# Source data
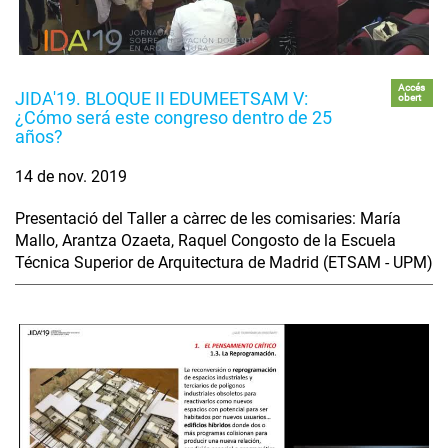
Accés
JIDA'19. BLOQUE II EDUMEETSAM V:
obert
¿Cómo será este congreso dentro de 25
años?
14 de nov. 2019
Presentació del Taller a càrrec de les comisaries: María
Mallo, Arantza Ozaeta, Raquel Congosto de la Escuela
Técnica Superior de Arquitectura de Madrid (ETSAM - UPM)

# Your instructions
Except for the pictures, set down all of the records exactly as they are.

# Answer to this exercise
Accés
JIDA'19. BLOQUE II EDUMEETSAM V:
obert
¿Cómo será este congreso dentro de 25
años?
14 de nov. 2019
Presentació del Taller a càrrec de les comisaries: María
Mallo, Arantza Ozaeta, Raquel Congosto de la Escuela
Técnica Superior de Arquitectura de Madrid (ETSAM - UPM)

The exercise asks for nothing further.